[[ MATERIAL SHOWN open ]]
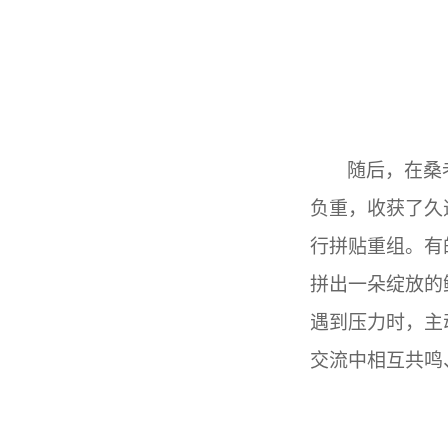
随后，在桑
负重，收获了久
行拼贴重组。有
拼出一朵绽放的
遇到压力时，主
交流中相互共鸣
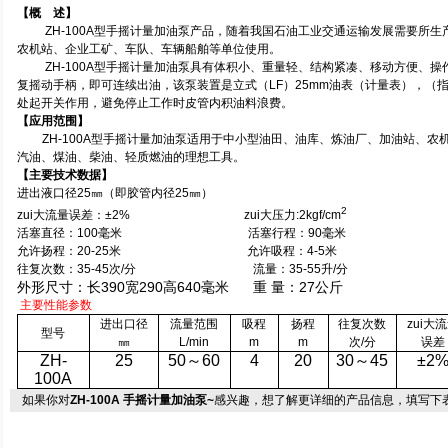
【概
述】
ZH-100A型手摇计量加油泵产品，随着我国石油工业交通运输发展需要所
农机站、企业工矿、车队、车辆船舶等单位使用。
ZH-100A型手摇计量加油泵具有体积小、重量轻、结构紧凑、移动方便、
复摇动手柄，即可连续出油，该泵装置是立式（LF）25mm油表（计量表），（指
处起开关作用，避免停止工作时皮管内积油料浪费。
【应用范围】
ZH-100A
型手摇计量加油泵适用于中小型油田、油库、炼油厂、加油站、农
汽油、煤油、柴油、轻质燃油的理想工具。
【主要技术数据】
进出液口径25㎜
（即胶管内径25㎜）
2
zui大流量误差：
±2%
zui大压力:2kgf/cm
活塞直径：
100毫米
活塞行程：90毫米
允许扬程：
20-25
米
允许吸程：4-5
米
往复次数：
35-45次/分
流量：35-55
升
/
分
外形尺寸：长390宽290高640毫米
重 量：27公斤
主要性能参数
进出口径
流量范围
吸程
扬程
往复次数
zui大
型号
㎜
L/min
m
m
次/分
误差
ZH-
25
50
～60
4
20
30
～45
±2
100A
如果你对
ZH-100A 手摇计量加油泵~
感兴趣，想了解更详细的产品信息，填写下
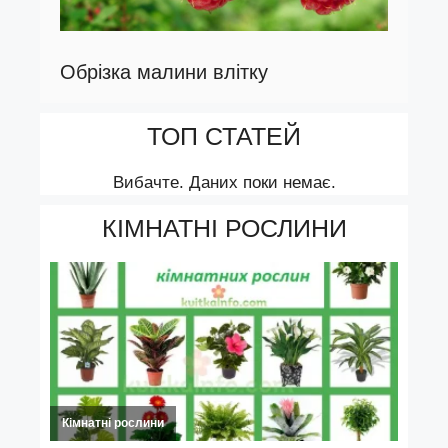
Обрізка малини влітку
ТОП СТАТЕЙ
Вибачте. Даних поки немає.
КІМНАТНІ РОСЛИНИ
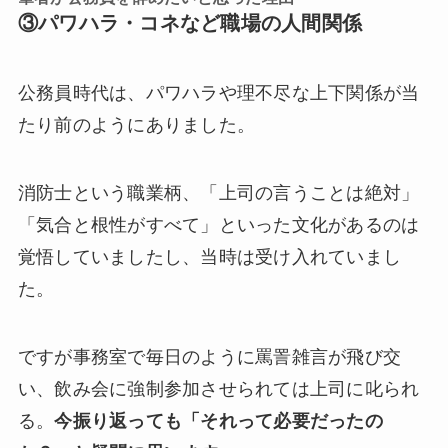
③パワハラ・コネなど職場の人間関係
公務員時代は、パワハラや理不尽な上下関係が当
たり前のようにありました。
消防士という職業柄、「上司の言うことは絶対」
「気合と根性がすべて」といった文化があるのは
覚悟していましたし、当時は受け入れていまし
た。
ですが事務室で毎日のように罵詈雑言が飛び交
い、飲み会に強制参加させられては上司に叱られ
る。
今振り返っても「それって必要だったの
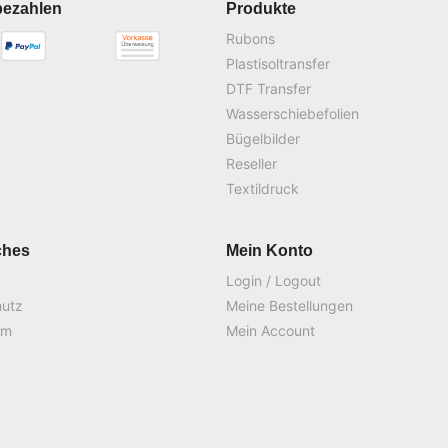
bezahlen
Produkte
Rubons
Plastisoltransfer
DTF Transfer
Wasserschiebefolien
Bügelbilder
Reseller
Textildruck
ches
Mein Konto
Login / Logout
hutz
Meine Bestellungen
um
Mein Account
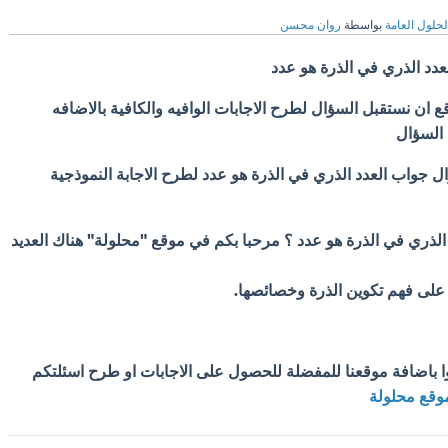
لحلول العامة
بواسطة
روان محسن
عدد الذري في الذرة هو عدد
ان نستقبل السؤال لطرح الاجابات الوافيه والكافية بالاضافه
 السؤال
ال جواب العدد الذري في الذرة هو عدد لطرح الاجابة النموذجية
د الذري في الذرة هو عدد ؟ مرحبا بكم في موقع "محلولة" هناك العديد
ي على فهم تكوين الذرة وخصائصها.
وا باضافة موقعنا للمفضلة للحصول على الاجابات او طرح اسئلتكم
وقع محلولة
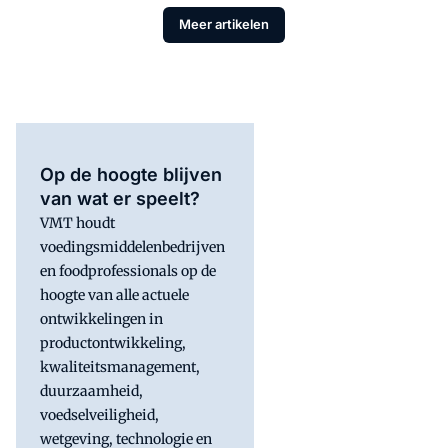
Meer artikelen
Op de hoogte blijven
van wat er speelt?
VMT houdt
voedingsmiddelenbedrijven
en foodprofessionals op de
hoogte van alle actuele
ontwikkelingen in
productontwikkeling,
kwaliteitsmanagement,
duurzaamheid,
voedselveiligheid,
wetgeving, technologie en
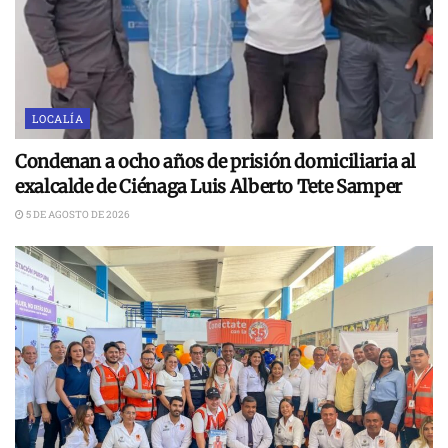
LOCALÍA
Condenan a ocho años de prisión domiciliaria al
exalcalde de Ciénaga Luis Alberto Tete Samper
5 DE AGOSTO DE 2026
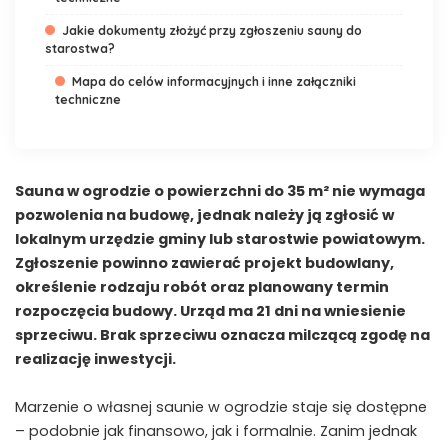
Jakie dokumenty złożyć przy zgłoszeniu sauny do
starostwa?
Mapa do celów informacyjnych i inne załączniki
techniczne
Sauna w ogrodzie o powierzchni do 35 m² nie wymaga
pozwolenia na budowę, jednak należy ją zgłosić w
lokalnym urzędzie gminy lub starostwie powiatowym.
Zgłoszenie powinno zawierać projekt budowlany,
określenie rodzaju robót oraz planowany termin
rozpoczęcia budowy. Urząd ma 21 dni na wniesienie
sprzeciwu. Brak sprzeciwu oznacza milczącą zgodę na
realizację inwestycji.
Marzenie o własnej saunie w ogrodzie staje się dostępne
– podobnie jak finansowo, jak i formalnie. Zanim jednak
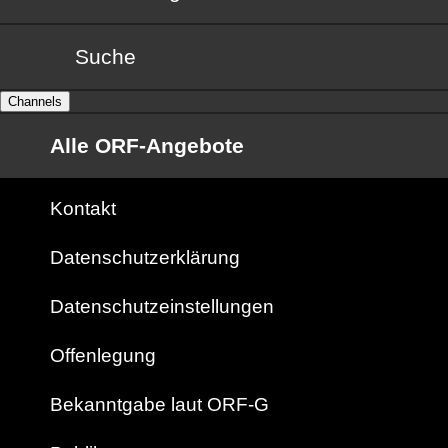
Suche
Channels
Alle ORF-Angebote
Kontakt
Datenschutzerklärung
Datenschutzeinstellungen
Offenlegung
Bekanntgabe laut ORF-G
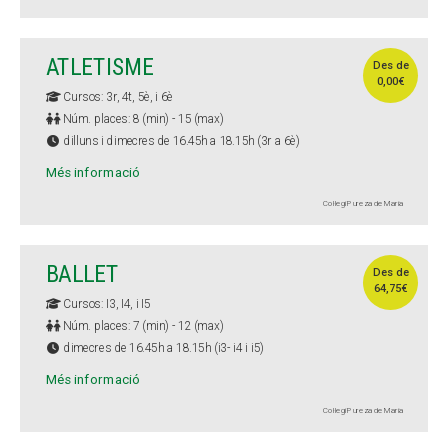
ATLETISME
Des de
0,00€
Cursos: 3r, 4t, 5è, i 6è
Núm. places: 8 (min) - 15 (max)
dilluns i dimecres de 16.45h a 18.15h (3r a 6è)
Més informació
Col·legi Pureza de María
BALLET
Des de
64,75€
Cursos: I3, I4, i I5
Núm. places: 7 (min) - 12 (max)
dimecres de 16.45h a 18.15h (i3- i4 i i5)
Més informació
Col·legi Pureza de María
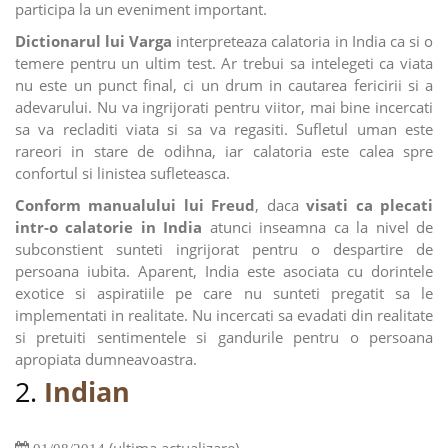
participa la un eveniment important.
Dictionarul lui Varga
interpreteaza calatoria in India ca si o
temere pentru un ultim test. Ar trebui sa intelegeti ca viata
nu este un punct final, ci un drum in cautarea fericirii si a
adevarului. Nu va ingrijorati pentru viitor, mai bine incercati
sa va recladiti viata si sa va regasiti. Sufletul uman este
rareori in stare de odihna, iar calatoria este calea spre
confortul si linistea sufleteasca.
Conform manualului lui Freud
, daca
visati ca plecati
intr-o calatorie in India
atunci inseamna ca la nivel de
subconstient sunteti ingrijorat pentru o despartire de
persoana iubita. Aparent, India este asociata cu dorintele
exotice si aspiratiile pe care nu sunteti pregatit sa le
implementati in realitate. Nu incercati sa evadati din realitate
si pretuiti sentimentele si gandurile pentru o persoana
apropiata dumneavoastra.
2.
Indian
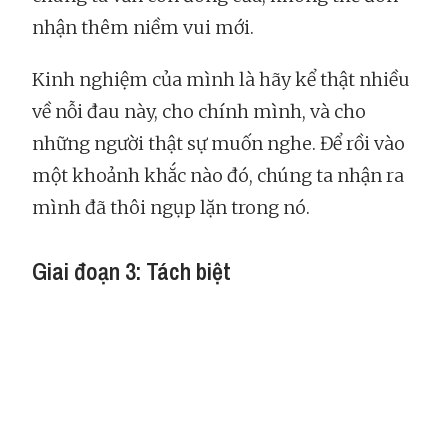
nhận thêm niềm vui mới.
Kinh nghiệm của mình là hãy kể thật nhiều
về nỗi đau này, cho chính mình, và cho
những người thật sự muốn nghe. Để rồi vào
một khoảnh khắc nào đó, chúng ta nhận ra
mình đã thôi ngụp lặn trong nó.
Giai đoạn 3: Tách biệt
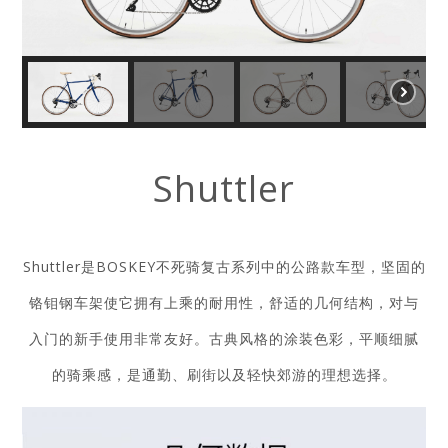
Shuttler
Shuttler是BOSKEY不死骑复古系列中的公路款车型，坚固的
铬钼钢车架使它拥有上乘的耐用性，舒适的几何结构，对与
入门的新手使用非常友好。古典风格的涂装色彩，平顺细腻
的骑乘感，是通勤、刷街以及轻快郊游的理想选择。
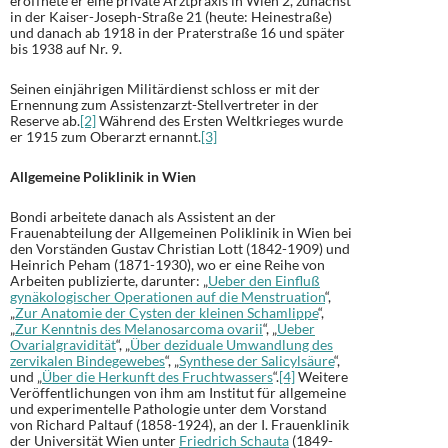
eröffnete er eine private Arztpraxis in Wien 2, zunächst
in der Kaiser-Joseph-Straße 21 (heute: Heinestraße)
und danach ab 1918 in der Praterstraße 16 und später
bis 1938 auf Nr. 9.
Seinen einjährigen Militärdienst schloss er mit der
Ernennung zum Assistenzarzt-Stellvertreter in der
Reserve ab.
[2]
Während des Ersten Weltkrieges wurde
er 1915 zum Oberarzt ernannt.
[3]
Allgemeine Poliklinik in Wien
Bondi arbeitete danach als Assistent an der
Frauenabteilung der Allgemeinen Poliklinik in Wien bei
den Vorständen Gustav Christian Lott (1842-1909) und
Heinrich Peham (1871-1930), wo er eine Reihe von
Arbeiten publizierte, darunter: „
Ueber den Einfluß
gynäkologischer Operationen auf die Menstruation
“,
„
Zur Anatomie der Cysten der kleinen Schamlippe
“,
„
Zur Kenntnis des Melanosarcoma ovarii
“, „
Ueber
Ovarialgravidität
“, „
Über deziduale Umwandlung des
zervikalen Bindegewebes
“, „
Synthese der Salicylsäure
“,
und „
Über die Herkunft des Fruchtwassers
“.
[4]
Weitere
Veröffentlichungen von ihm am Institut für allgemeine
und experimentelle Pathologie unter dem Vorstand
von Richard Paltauf (1858-1924), an der I. Frauenklinik
der Universität Wien unter
Friedrich Schauta
(1849-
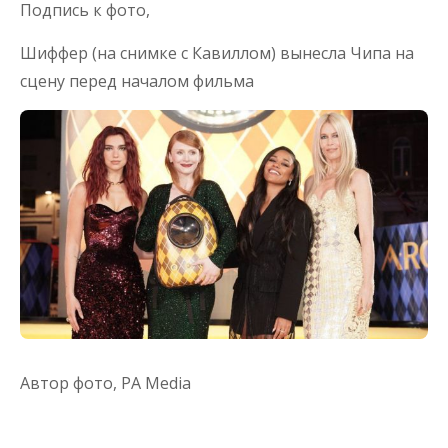
Подпись к фото,
Шиффер (на снимке с Кавиллом) вынесла Чипа на
сцену перед началом фильма
Автор фото,
PA Media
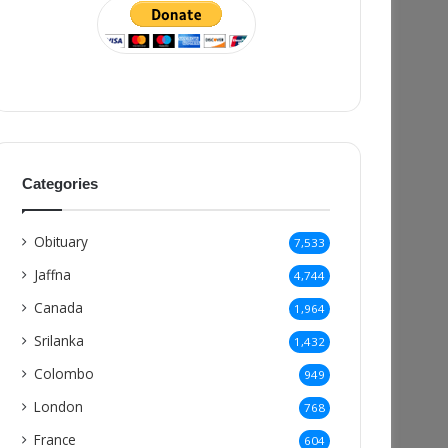
Categories
Obituary
7,533
Jaffna
4,744
Canada
1,964
Srilanka
1,432
Colombo
949
London
768
France
604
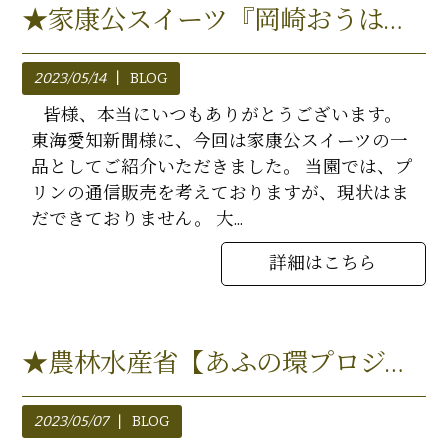
★家康公スイーツ『岡崎おうはん生はちみつプリン』★
2023/05/14
BLOG
皆様、本当にいつもありがとうございます。
東海愛知新聞様に、今回は家康公スイーツの一
品としてご紹介いただきました。 当園では、プ
リンの通信販売を考えておりますが、現状はま
だできておりません。 大...
詳細はこちら
★農林水産省【あふの環プロジェクト2030】に参画★
2023/05/07
BLOG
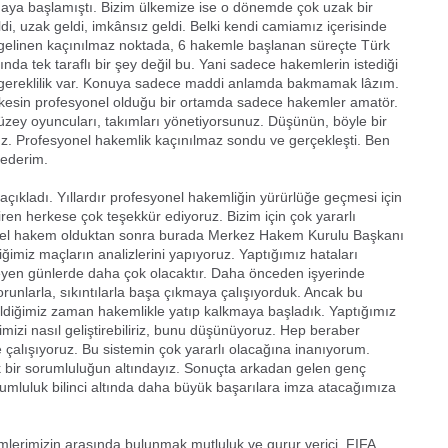
aya başlamıştı. Bizim ülkemize ise o dönemde çok uzak bir
di, uzak geldi, imkânsız geldi. Belki kendi camiamız içerisinde
n gelinen kaçınılmaz noktada, 6 hakemle başlanan süreçte Türk
ında tek taraflı bir şey değil bu. Yani sadece hakemlerin istediği
 gereklilik var. Konuya sadece maddi anlamda bakmamak lâzım.
rkesin profesyonel olduğu bir ortamda sadece hakemler amatör.
düzey oyuncuları, takımları yönetiyorsunuz. Düşünün, böyle bir
. Profesyonel hakemlik kaçınılmaz sondu ve gerçekleşti. Ben
 ederim.
kladı. Yıllardır profesyonel hakemliğin yürürlüğe geçmesi için
iren herkese çok teşekkür ediyoruz. Bizim için çok yararlı
onel hakem olduktan sonra burada Merkez Hakem Kurulu Başkanı
imiz maçların analizlerini yapıyoruz. Yaptığımız hataları
erleyen günlerde daha çok olacaktır. Daha önceden işyerinde
orunlarla, sıkıntılarla başa çıkmaya çalışıyorduk. Ancak bu
eldiğimiz zaman hakemlikle yatıp kalkmaya başladık. Yaptığımız
dimizi nasıl geliştirebiliriz, bunu düşünüyoruz. Hep beraber
e çalışıyoruz. Bu sistemin çok yararlı olacağına inanıyorum.
 bir sorumluluğun altındayız. Sonuçta arkadan gelen genç
umluluk bilinci altında daha büyük başarılara imza atacağımıza
emlerimizin arasında bulunmak mutluluk ve gurur verici. FIFA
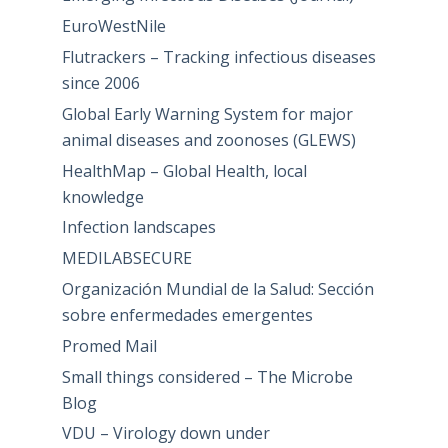
EuroWestNile
Flutrackers – Tracking infectious diseases
since 2006
Global Early Warning System for major
animal diseases and zoonoses (GLEWS)
HealthMap – Global Health, local
knowledge
Infection landscapes
MEDILABSECURE
Organización Mundial de la Salud: Sección
sobre enfermedades emergentes
Promed Mail
Small things considered – The Microbe
Blog
VDU – Virology down under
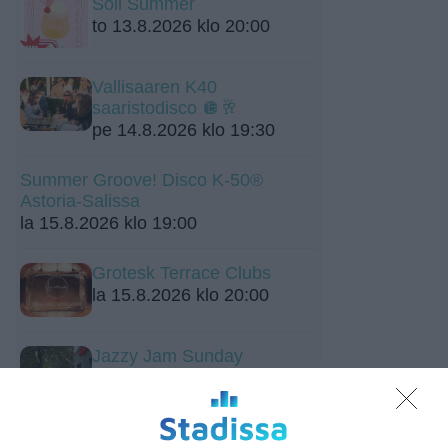
Soli Summer
to 13.8.2026 klo 20:00
Vallisaaren K40
saaristodisco 🪩🥂
pe 14.8.2026 klo 19:30
Summer Groove! Disco K-50®
Astoria-Salissa
la 15.8.2026 klo 19:00
Grotesk Terrace Clubs
la 15.8.2026 klo 20:00
Jazzy Jam Sunday
su 16.8.2026 klo 18:30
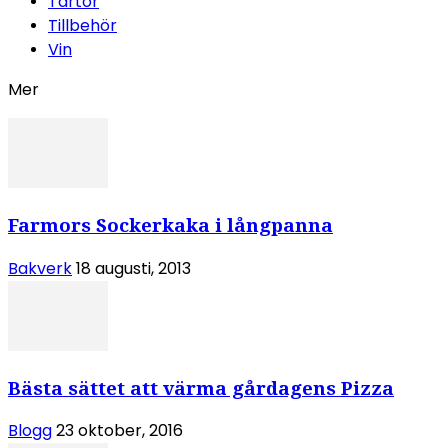
Tårtor
Tillbehör
Vin
Mer
Farmors Sockerkaka i långpanna
Bakverk
18 augusti, 2013
Bästa sättet att värma gårdagens Pizza
Blogg
23 oktober, 2016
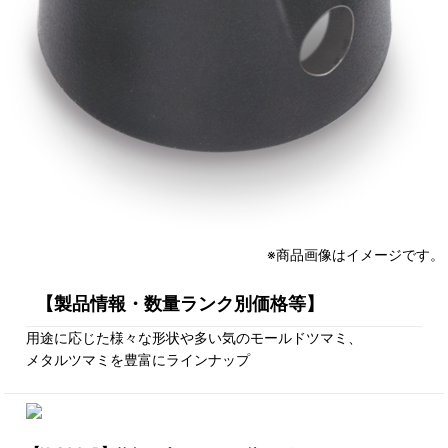
※商品画像はイメージです。
【製品情報・数量ランク別価格等】
用途に応じた様々な形状や多い気のモールドツマミ、
メタルツマミを豊富にラインナップ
[[ MATERIAL SHOWN closed ]]
§ **ASSIGNED TASK**:
Of the lines in the data above, some may include the word "daha"; state how many, with no added words.

§ **SOLUTION TO THIS EXERCISE**:
2